Cross-sectional SEM images of the samples: (a)–(c) after sintering at 1270°C; (d)–(f) pre-reduction at 900°C; reduction at 1200°C (g)–(i) in the center and (j)–(l) on the surface of the samples.

Fig. 8.

Cross-sectional SEM images of the samples at high magnification: (a)–(c) after sintering at 1270°C; (d)–(f) pre-reduction at 900°C; reduction at 1200°C (g)–(i) in the center and (j)–(l) on the surface of the samples.

Fig. 9.

(a) Phase diagram of the Fe₂O₃–CaO–SiO₂ system,¹⁵⁾ on which the average compositions of the matrices are plotted. (b) Enlarged portion of the figure in (a) outlined with dotted lines. (Online version in color.)

Fig. 10.

Plot showing the variation of the chemical composition of SFCA¹⁹⁾ with the average composition of the matrices in the samples with C/S = 2.0 and 2.5.

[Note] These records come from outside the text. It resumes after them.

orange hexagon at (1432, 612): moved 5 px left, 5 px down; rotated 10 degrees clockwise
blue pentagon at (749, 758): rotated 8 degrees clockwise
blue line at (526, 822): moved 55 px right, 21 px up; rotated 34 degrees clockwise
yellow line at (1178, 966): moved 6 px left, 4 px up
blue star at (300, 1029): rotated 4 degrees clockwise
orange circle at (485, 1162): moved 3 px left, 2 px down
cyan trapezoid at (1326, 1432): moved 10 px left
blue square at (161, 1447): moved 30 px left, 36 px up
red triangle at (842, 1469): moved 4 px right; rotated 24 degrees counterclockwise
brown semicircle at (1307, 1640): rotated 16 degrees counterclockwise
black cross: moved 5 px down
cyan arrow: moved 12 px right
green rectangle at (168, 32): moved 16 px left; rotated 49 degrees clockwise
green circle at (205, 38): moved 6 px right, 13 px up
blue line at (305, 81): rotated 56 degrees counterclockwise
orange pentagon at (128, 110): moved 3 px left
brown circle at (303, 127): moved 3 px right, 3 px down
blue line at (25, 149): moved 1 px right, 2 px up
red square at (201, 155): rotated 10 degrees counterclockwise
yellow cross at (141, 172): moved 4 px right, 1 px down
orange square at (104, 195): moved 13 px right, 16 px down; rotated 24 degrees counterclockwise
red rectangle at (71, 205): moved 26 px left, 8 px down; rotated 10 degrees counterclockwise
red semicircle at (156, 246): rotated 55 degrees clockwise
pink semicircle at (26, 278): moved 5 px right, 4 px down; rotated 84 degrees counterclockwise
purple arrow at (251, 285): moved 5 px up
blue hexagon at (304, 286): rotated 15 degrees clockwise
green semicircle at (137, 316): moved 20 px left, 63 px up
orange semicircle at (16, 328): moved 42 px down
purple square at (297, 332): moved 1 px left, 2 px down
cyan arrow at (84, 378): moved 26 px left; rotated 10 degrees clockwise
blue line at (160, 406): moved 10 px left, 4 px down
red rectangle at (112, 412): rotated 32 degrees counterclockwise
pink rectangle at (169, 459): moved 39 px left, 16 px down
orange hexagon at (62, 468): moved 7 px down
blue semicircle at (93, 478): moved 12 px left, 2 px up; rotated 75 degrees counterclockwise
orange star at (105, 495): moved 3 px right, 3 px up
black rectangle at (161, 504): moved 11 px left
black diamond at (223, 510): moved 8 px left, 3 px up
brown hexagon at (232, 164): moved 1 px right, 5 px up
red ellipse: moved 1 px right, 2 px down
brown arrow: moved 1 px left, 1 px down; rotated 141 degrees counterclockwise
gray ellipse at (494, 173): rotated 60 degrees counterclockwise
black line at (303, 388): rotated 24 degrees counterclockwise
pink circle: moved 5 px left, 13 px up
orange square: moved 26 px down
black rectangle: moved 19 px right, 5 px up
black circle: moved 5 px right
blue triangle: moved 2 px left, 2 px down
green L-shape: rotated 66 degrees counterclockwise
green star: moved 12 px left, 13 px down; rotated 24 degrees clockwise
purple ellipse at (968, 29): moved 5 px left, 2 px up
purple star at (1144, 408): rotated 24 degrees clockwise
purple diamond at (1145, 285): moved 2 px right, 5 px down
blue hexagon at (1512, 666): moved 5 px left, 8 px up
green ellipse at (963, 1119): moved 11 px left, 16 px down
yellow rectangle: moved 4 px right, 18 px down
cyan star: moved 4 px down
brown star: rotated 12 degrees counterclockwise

Figure 11 shows the phase diagram of the FeO_x–CaO–SiO₂ system,²⁰⁾ in which the average compositions of the matrix among the FeO_x particles in the pre-reduced samples are plotted. The compositions of the matrices in the pre-reduced samples were similar to those of the sintered samples. Therefore, the matrices in the pre-reduced samples were suggested to be calcium silicate slag containing FeO_x and Al₂O₃ at C/S = 1.5, and to be ‘FeO_x’ originated from SFCA at C/S = 2.0 and 2.5. On the other hand, the colored area in Fig. 11 indicates that the liquid region occurs at 1200°C in this system. The composition of the slag in the pre-reduced sample with C/S = 1.5 is similar to the composition of an olivine-like slag melt at 1200°C. This suggests that an olivine-like slag melt is produced from the reaction between the slag and FeO_x. Figure 12 shows the cross-sectional SEM images (BSE) of the sponge-like structures at a high magnification around the center of the samples with C/S = 2.0 and 2.5. It was found that the slag was distributed inside of FeO_x particles in the sponge-like structure. The composition of ‘FeOx’ after pre-reduction corresponds to the coexistence of FeO_x and 2CaO·SiO₂ phases at 1200°C. This suggests that the sponge-like structure was formed due to the separation of the gangue elements and FeO_x, which elements were contained in the ‘FeO_x’ particles. In these samples, slag was observed inside of the FeO_x particles, but the penetration of the slag melt to the surface of the samples could not be confirmed.

Fig. 11.

Average composition of the matrices in the microstructures of the pre-reduced samples plotted on the FeO_x–CaO–SiO₂ ternary phase diagram. (Online version in color.)

Fig. 12.

SEM images of the sponge-like structure among the FeO_x particles at high magnification for samples with (a) C/S = 2.0 and (b) C/S = 2.5.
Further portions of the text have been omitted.